I imagine there are quite a lot of people like me, and probably a lot of people who really do like sea urchin, because today, the Penobscot Bay has been almost emptied of them. At one point, sushi lovers realized that the roe from the green sea urchin of my childhood could be sold as high-grade sashimi. The uni of green sea urchins from Maine is supposedly just as delicious as the roe of their expensive cousins from Hokkaido, Japan.
Naturally prolific breeders, sea urchins were nearly everywhere in Castine fifty years ago. They earned the nickname “whore’s eggs,” stealing bait out of lobster traps and leaving spines in the feet of swimmers. Fishermen usually smashed sea urchins with hammers and burned the remains. During spring spawning season, the abundant sea urchin population released millions upon millions of eggs, leaving a thin orange slick on the surface of still water. The cells mingled and fertilized one another, creating larvae that drifted in the sea for a month before arriving wherever the currents and tides took them.

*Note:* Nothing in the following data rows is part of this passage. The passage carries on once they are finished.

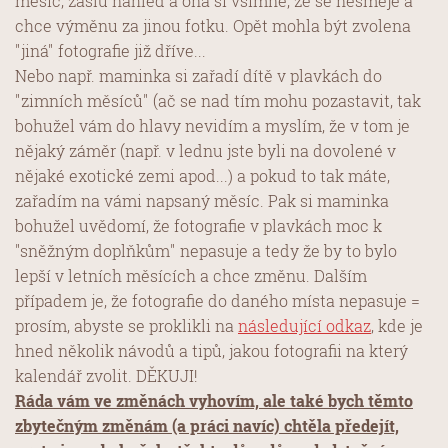
měsíc, zašlu náhled a ona si všimne, že se nesměje a
chce výměnu za jinou fotku. Opět mohla být zvolena
"jiná" fotografie již dříve...
Nebo např. maminka si zařadí dítě v plavkách do
"zimních měsíců" (ač se nad tím mohu pozastavit, tak
bohužel vám do hlavy nevidím a myslím, že v tom je
nějaký záměr (např. v lednu jste byli na dovolené v
nějaké exotické zemi apod...) a pokud to tak máte,
zařadím na vámi napsaný měsíc. Pak si maminka
bohužel uvědomí, že fotografie v plavkách moc k
"sněžným doplňkům" nepasuje a tedy že by to bylo
lepší v letních měsících a chce změnu. Dalším
případem je, že fotografie do daného místa nepasuje =
prosím, abyste se proklikli na
následující odkaz
, kde je
hned několik návodů a tipů, jakou fotografii na který
kalendář zvolit. DĚKUJI!
Ráda vám ve změnách vyhovím, ale také bych těmto
zbytečným změnám (a práci navíc) chtěla předejít,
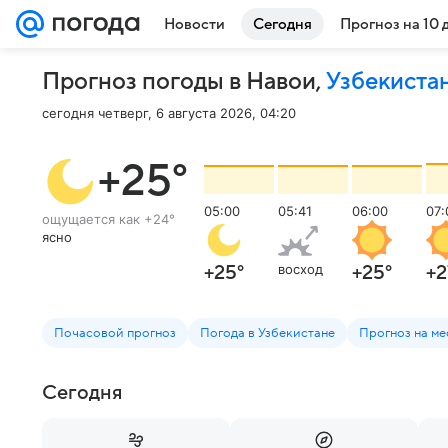
Новости
Сегодня
Прогноз на 10 
Прогноз погоды в Навои
,
Узбекиста
сегодня четверг, 6 августа 2026, 04:20
+25
°
05:00
05:41
06:00
07:
ощущается как
+24
°
ясно
восход
+25
°
+25
°
+2
Почасовой прогноз
Погода в Узбекистане
Прогноз на ме
Сегодня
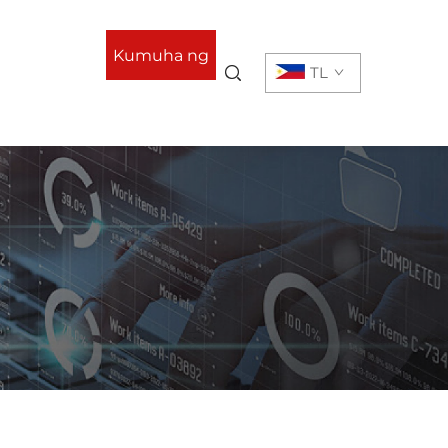
Kumuha ng
TL
Quote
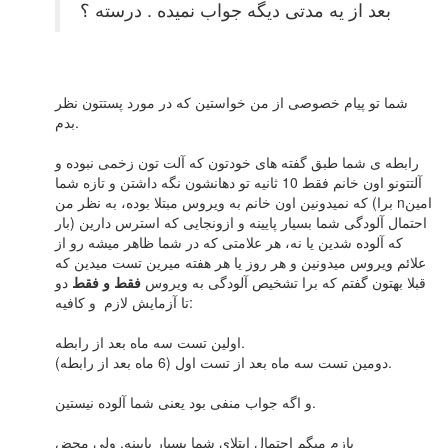
بعد از یه مدتی دیگه جواب نمیده . درسته ؟
شما تو پیام خصوصی از من خواستین که در مورد پستتون نظر
بدم.
رابطه ی شما طبق گفته های خودتون که آلت تون زخمی نبوده و
آلتتونو اون خانم فقط 10 ثانیه تو دهانشون نگه داشتن و تازه شما
که نمیدونین اون خانم به ویروس مبتلا بوده، به نظر من (برا nامین
بار) احتمال آلودگی شما بسیار پایینه و ازونجایی که استرس دارین
که آلوده شدین یا نه، هر علامتی که در شما ظاهر میشه رو از
علائم ویروس میدونین و هر روز یا هر هفته میرین تست میدین که
قبلا بهتون گفتم که برا تشخیص آلودگی به ویروس
فقط و فقط
دو
تا آزمایش لازم و کافیه:
اولین تست سه ماه بعد از رابطه.
دومین تست سه ماه بعد از تست اول (6 ماه بعد از رابطه).
و اگه جواب منفی بود یعنی شما آلوده نیستین.
بازم میگم احتمال ابتلای شما بسیار پایینه. ولی محض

In my life, I’ve never seen an orange slick on the sea anywhere in Maine. This is because in the mid nineteen-eighties, Maine fishermen stopped smashing the sea urchins and instead sold them to Japanese fish merchants. By 1990, ninety-five percent of sea urchins harvested in Maine were shipped to Japan. Four years later, when after more farmers had entered the market and the sea urchin boom was at its greatest height, there were 2,725 licenses for fishing sea urchins, and fishermen took 40 million pounds of sea urchins from the Gulf of Maine. Japan’s appetite for uni was insatiable, but the harvest was not sustainable. The sea urchin population diminished steadily and quickly. By 2009, the number of licenses had dwindled to 434, and only 2.7 million pounds were harvested. Even the village of Castine, sheltered deep in the Penobscot Bay, was not too out of the way for those still scouring the Maine Coast for tasty sea urchins. One summer the green sea urchins were simply not there anymore. No one in my family has seen one down by the docks since. Sometimes I wonder if my trial and error of eating them has contributed to the decline of a species and the damage of an ecosystem close to my heart. Trying a bit too hard to be a foodie was more than just a waste of money: it was contributing to the decline of a species.
The Maine Coast is not completely barren of sea urchins: fishermen still harvest every year. The season is now shortened, and heavy harvesting has moved to other countries in the Pacific, notably China. Many believe that with careful fishing practices the population in the Penobscot will come back, but that could just be wishful thinking. I may or may not try sea urchin again. I’m undecided.